İbadetler içinde oruç, denilebilir ki, diğerlerinden daha ileri seviyede kişiseldir. Bu yönüyle toplumsallığa pek elverişli görülmez. Çünkü konu doğrudan kişi ile Allah arasındadır. Kimin oruç tutup tutmadığı da ancak bu ikisi arasında bilinen bir mahiyet arz eder. Orucun sadece Allah’a özgü bir ibadet oluşu ve mükâfatının da bu husus dikkate alınarak verilecek olması belki de meselenin söz konusu boyutu ile ilgilidir. Şu kadar var ki, oruç ve ramazan ayı, gerçekte derinden işleyen ve âdeta sessizce akıp giden sular gibidir. Çünkü oruç ibadeti, kişinin gündelik hayatında maddî boyutuyla bedenen, manevi boyutuyla sabır-şükür çizgisinde yaşanan bir özelliktedir. Oruçlunun iç dünyasında yaşadığı manevi hâl, dış dünyaya tevekkül, tahammül, teşekkür olarak yansır. Bu durum, orucun sadece bedene değil iradeye de tutturulmasının bir neticesidir. Oruçlunun kavga ve gereksiz tartışma gibi hâllerden kendini uzak tutması gerektiği tavsiyesi bununla ilgili olsa gerektir.

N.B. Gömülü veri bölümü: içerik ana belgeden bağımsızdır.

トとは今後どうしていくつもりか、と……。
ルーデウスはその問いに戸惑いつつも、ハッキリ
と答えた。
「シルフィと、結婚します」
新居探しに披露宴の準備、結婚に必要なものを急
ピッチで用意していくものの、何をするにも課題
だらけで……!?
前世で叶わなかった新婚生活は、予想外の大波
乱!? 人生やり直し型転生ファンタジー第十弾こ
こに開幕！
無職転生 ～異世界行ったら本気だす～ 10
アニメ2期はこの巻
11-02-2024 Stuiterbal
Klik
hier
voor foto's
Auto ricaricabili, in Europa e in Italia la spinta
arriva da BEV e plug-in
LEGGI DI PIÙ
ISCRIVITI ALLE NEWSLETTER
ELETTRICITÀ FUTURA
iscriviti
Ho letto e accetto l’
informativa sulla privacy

Oruç ayında müminin, kazandığı malından tasaddukta bulunması ayrıca tavsiye edilmiştir. Böylece kişinin, mal canın yongasıdır fehvasınca varlığının devamı açısından muhtaç olduğu malından feragatte bulunması ve iradesini bu yönde eğitmesi onu biraz daha Yaratıcıya yaklaştırır. Bu durum, güven duyulması gereken varlığın sadece Allah olduğunun bilincine erişme yürüyüşüdür. Kişi bu dünyada sağlığı ve imkânları yerinde biri olabilir. Ancak oruçluluk hâli, insanı belli şeylerden mahrum kılması itibarıyla onu diğerleri ile eşitler. Bunun da insanda başkalarına karşı bir farkındalık bilinci oluşturması umulur. Ki, başkalarını anlayabilmek ve onların hâli ile hâllenebilmek insanı hodkâm/bencil olmaktan uzaklaştırıp diğerkâm olmaya sevk eder.

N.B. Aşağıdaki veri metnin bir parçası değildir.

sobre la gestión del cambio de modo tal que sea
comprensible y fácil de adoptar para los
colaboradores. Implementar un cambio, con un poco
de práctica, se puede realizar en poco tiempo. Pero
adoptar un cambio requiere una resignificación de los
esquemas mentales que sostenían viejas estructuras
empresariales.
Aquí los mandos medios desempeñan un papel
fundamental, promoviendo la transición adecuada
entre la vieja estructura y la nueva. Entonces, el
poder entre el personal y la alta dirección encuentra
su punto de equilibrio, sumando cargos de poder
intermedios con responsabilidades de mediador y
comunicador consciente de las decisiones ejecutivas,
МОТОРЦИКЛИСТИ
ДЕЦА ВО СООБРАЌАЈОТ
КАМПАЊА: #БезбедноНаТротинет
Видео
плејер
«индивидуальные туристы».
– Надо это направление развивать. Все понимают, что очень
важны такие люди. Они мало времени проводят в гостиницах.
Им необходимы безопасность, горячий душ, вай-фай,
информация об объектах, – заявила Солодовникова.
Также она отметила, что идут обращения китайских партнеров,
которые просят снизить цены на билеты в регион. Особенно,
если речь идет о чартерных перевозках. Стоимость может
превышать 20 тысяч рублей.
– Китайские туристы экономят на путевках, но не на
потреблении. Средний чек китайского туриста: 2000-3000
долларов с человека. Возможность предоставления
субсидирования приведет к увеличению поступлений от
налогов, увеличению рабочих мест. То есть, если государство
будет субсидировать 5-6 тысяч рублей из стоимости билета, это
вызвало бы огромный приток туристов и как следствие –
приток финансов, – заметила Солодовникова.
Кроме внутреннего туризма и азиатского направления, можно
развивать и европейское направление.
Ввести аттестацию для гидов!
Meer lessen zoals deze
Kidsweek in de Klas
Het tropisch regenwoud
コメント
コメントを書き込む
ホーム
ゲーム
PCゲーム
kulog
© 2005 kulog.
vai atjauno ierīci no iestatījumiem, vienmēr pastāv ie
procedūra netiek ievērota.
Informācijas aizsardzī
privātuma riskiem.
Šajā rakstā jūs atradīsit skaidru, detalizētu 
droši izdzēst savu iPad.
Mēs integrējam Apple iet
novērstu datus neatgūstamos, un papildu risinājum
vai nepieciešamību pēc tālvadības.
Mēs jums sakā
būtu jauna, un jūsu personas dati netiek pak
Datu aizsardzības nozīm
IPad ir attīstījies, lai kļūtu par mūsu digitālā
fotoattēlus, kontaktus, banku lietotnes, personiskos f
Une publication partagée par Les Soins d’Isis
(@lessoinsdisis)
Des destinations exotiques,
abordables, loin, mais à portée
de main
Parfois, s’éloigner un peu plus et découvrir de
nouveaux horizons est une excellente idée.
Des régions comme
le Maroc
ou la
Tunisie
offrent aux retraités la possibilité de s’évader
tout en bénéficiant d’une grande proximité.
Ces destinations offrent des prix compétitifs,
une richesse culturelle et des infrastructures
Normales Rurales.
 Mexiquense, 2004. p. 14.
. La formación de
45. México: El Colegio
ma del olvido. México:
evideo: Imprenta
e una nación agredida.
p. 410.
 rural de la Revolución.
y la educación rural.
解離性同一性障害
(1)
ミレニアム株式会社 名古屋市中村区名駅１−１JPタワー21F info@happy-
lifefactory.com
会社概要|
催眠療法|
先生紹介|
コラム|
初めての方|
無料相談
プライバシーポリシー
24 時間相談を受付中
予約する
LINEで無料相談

Ramazan ayının son on gününde itikâf ibadeti bu noktada ayrıca önem arz eder. İtikâf, hâli vakti yerinde olduğu hâlde kişinin kendini dünyaya bir nevi kapatarak zahiri alakalardan bâtına yönelmesi ve onun maddeden manaya yükselişin bir remzidir. Anlayışlı, şahsiyetli ve gayretli kişilerden oluşan toplumlar erdemli toplum olmaya hak kazanırlar ve sözü edilen toplumlar başkalarının orada bulunmaya can attığı yaşanası yerler olurlar. İlerlemek, ileride olmak sadece maddeye çeşitli biçimler vererek diğer toplumlara nispetle belli bir mesafeyi katetmek değil aynı zamanda sözü edilen manevi hâlleri de kuşanmış olmak olsa gerektir.

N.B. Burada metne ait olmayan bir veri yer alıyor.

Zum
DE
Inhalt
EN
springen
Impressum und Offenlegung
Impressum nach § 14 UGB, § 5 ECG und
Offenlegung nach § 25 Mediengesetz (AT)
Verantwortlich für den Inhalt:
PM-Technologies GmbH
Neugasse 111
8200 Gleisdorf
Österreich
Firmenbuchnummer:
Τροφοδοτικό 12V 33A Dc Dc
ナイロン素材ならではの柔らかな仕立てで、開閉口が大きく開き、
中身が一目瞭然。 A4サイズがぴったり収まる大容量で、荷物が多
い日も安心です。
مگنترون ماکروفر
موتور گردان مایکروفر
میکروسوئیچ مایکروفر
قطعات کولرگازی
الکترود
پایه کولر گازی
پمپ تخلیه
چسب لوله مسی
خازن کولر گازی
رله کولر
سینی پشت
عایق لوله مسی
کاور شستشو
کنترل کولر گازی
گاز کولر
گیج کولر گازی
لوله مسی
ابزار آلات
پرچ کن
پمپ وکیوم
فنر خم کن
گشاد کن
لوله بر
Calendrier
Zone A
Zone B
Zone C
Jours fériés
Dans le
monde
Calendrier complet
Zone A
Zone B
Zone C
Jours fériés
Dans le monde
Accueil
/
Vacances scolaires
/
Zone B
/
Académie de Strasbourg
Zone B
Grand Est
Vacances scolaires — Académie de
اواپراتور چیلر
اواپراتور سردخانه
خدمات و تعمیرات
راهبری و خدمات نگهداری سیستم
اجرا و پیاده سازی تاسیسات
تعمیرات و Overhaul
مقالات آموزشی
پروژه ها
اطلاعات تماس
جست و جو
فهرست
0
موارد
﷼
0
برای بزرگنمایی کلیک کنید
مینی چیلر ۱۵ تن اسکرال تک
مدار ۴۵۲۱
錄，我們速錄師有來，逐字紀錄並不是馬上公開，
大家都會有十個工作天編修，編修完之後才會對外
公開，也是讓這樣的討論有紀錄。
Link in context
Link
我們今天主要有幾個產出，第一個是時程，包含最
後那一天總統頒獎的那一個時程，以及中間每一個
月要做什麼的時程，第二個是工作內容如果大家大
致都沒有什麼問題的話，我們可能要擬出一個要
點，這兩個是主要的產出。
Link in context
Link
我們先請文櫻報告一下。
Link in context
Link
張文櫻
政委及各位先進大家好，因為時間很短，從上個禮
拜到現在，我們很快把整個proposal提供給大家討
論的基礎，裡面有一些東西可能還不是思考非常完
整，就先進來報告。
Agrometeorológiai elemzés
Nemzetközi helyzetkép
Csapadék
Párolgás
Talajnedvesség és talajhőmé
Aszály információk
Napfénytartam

Tasavvufta az yemek, az uyumak ve az konuşmak şeklinde formüle edilen edeplenme hâli ramazan ayında oruçlunun dikkat etmesi gereken bir hâldir. Bu açıdan oruçlu mümin, dünyaya karşı perhizkâr tavrı ve malından infakta bulunması itibarıyla çağımızın hastalığı olan kibir ve bencillikten kendini arındırma yoluna girmiş olur. İrade eğitimi ve yetkinleşme noktasında Endülüslü filozof İbn Bacce’nin idealist bakış açısıyla hâkim ve hekimsiz bir erdemli toplum tasarımında oruç gibi bir ibadetin ne çok etkisi olabileceği açıktır. Bu yönüyle oruç, bedenin gereksiz maddî ilgilerden uzaklaşması açısından kişisel sağlığı beraberinde getirir, tasadduk ve infakta bulunma etkinliği yönüyle toplumda şefkat ve sevgi atmosferi oluşturur. İtikâf ise benin dünyevileşmesi önüne âdeta bir perde gibidir. Şu hâlde oruç, bedenin maddi alışkanlıklarına ve maddileşmeye karşı bir imsak olmaktadır ki, bu yönüyle kişi her ne kadar oruç tutuyor olarak görünse de aslında oruç, kişiyi olumsuz gidişata karşı tutmuş olmaktadır denilebilir.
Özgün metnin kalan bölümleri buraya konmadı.